L’alimentation, le tabagisme, la sédentarité et d’autres facteurs de risque doivent devenir des problèmes quotidiens et compréhensibles, proches de la vie des gens. Parce que la santé ne peut pas se résumer à l’hôpital et au traitement : elle doit apprendre à intercepter les besoins avant qu’ils ne se transforment en maladies. Parmi les priorités indiquées par le ministre figure la construction d’un réseau albanais d’oncologie, capable de relier les structures, les compétences et les parcours de traitement. Les contacts initiés avec des institutions italiennes comme l’Institut Supérieur de la Santé et l’Institut National du Cancer s’inscrivent également dans cette direction. Mais le message le plus fort concerne le territoire. Sala a ouvert la possibilité d’apporter des initiatives d’éducation sanitaire également aux gardes médicales touristiques, opérationnelles depuis le 1er juin. Une proposition concrète, surtout dans un pays qui accueille jusqu’à 12 millions de visiteurs durant l’été. Le tourisme peut donc également devenir une opportunité de diffuser la prévention. « L’implication des jeunes médecins albanais, avec le soutien de leurs collègues italiens, pourrait être le moteur de cette nouvelle étape : faire sortir le dépistage et l’information sanitaire des hôpitaux, dans les communautés, dans les lieux de passage, dans les zones où la prévention est plus difficile à atteindre », a annoncé Sala.

Draçini : « N’importe qui peut devenir ambassadeur de la santé »

A Tirana, le projet rencontre également le monde universitaire. Xheladin Draçinirecteur de l’Université de Médecine de Tirana, a salué le concept d’« ambassadeur de la santé », le définissant comme cohérent avec la mission de l’Université. Pour Draçini, « la prévention n’est pas une tâche réservée uniquement aux médecins. Toutes les professions de santé doivent travailler ensemble pour promouvoir des modes de vie sains. Et les citoyens peuvent également participer activement à ce processus, en sensibilisant davantage les familles et les communautés ». Le point décisif, ce sont les jeunes : « Ce sont eux – a souligné le recteur – qui doivent comprendre le plus tôt possible que prévenir est plus simple et plus efficace que guérir. C’est pour cela que l’université peut avoir un rôle stratégique : former des professionnels capables non seulement d’assister les patients, mais aussi d’éduquer à la santé ».

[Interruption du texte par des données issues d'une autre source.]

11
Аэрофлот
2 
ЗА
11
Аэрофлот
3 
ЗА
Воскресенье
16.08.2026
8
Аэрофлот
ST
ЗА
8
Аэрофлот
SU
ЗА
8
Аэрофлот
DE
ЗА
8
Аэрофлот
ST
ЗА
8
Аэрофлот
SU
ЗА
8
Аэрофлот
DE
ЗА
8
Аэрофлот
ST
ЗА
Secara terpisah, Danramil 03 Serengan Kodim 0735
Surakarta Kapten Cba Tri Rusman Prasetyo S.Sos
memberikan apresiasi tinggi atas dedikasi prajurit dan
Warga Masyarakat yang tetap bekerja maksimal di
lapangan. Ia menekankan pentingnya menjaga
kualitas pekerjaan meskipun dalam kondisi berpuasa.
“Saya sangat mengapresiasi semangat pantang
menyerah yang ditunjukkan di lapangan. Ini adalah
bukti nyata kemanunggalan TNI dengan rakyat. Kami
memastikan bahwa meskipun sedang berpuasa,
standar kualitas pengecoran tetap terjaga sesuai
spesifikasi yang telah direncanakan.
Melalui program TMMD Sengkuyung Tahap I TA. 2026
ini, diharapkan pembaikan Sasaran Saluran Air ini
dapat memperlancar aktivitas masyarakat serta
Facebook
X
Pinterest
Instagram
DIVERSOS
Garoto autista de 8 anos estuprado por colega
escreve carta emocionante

La médecine, un choix de plus en plus fort parmi les jeunes Albanais

Le recteur a également rappelé le vif intérêt des jeunes Albanais pour la médecine. Chaque année, l’Université de médecine de Tirana accueille environ 500 nouveaux étudiants à la faculté de médecine, sélectionnés parmi les étudiants ayant obtenu les meilleurs résultats du pays. Un nombre qui s’est accru au fil du temps pour répondre aux besoins du système de santé national. « Aujourd’hui, l’Université forme des milliers d’étudiants en médecine générale et compte de nombreuses écoles de spécialisation. Les collaborations internationales » – a expliqué Draçini – « peuvent contribuer à renforcer la qualité de la formation, de la recherche et de l’assistance ».

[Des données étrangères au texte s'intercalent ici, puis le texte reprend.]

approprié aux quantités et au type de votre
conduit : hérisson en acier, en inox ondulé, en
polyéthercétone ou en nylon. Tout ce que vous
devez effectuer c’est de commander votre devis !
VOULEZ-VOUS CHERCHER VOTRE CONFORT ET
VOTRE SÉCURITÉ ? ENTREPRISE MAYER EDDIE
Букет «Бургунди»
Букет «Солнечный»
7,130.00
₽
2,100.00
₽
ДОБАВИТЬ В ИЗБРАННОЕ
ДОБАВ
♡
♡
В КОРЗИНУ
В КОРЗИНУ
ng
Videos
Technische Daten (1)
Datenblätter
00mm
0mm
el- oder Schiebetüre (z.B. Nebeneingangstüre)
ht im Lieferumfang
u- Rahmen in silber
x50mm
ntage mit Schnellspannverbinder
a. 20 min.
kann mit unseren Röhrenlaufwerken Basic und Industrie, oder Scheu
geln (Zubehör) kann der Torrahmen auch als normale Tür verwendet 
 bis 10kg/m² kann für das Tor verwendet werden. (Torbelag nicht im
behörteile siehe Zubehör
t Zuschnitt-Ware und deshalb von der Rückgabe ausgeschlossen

Le mémorandum entre les Marches et Tirana

La deuxième journée de la Nave della Salute sera donc également consacrée à la signature d’un protocole d’accord entre l’Université Polytechnique des Marches, dirigée par le recteur Enrico Quagliariniet l’Université de médecine de Tirana. L’accord naît des rencontres institutionnelles commencées lors des éditions précédentes du voyage et vise à promouvoir des projets communs en matière de recherche, d’enseignement et de coopération en matière de santé. L’étape de Durazzo à Tirana, à l’occasion d’un congrès international dédié à la santé, devient ainsi le moment où la prévention quitte la dimension de l’événement et tente de devenir une méthode. Un travail partagé entre universités, institutions, médecins et collectivités.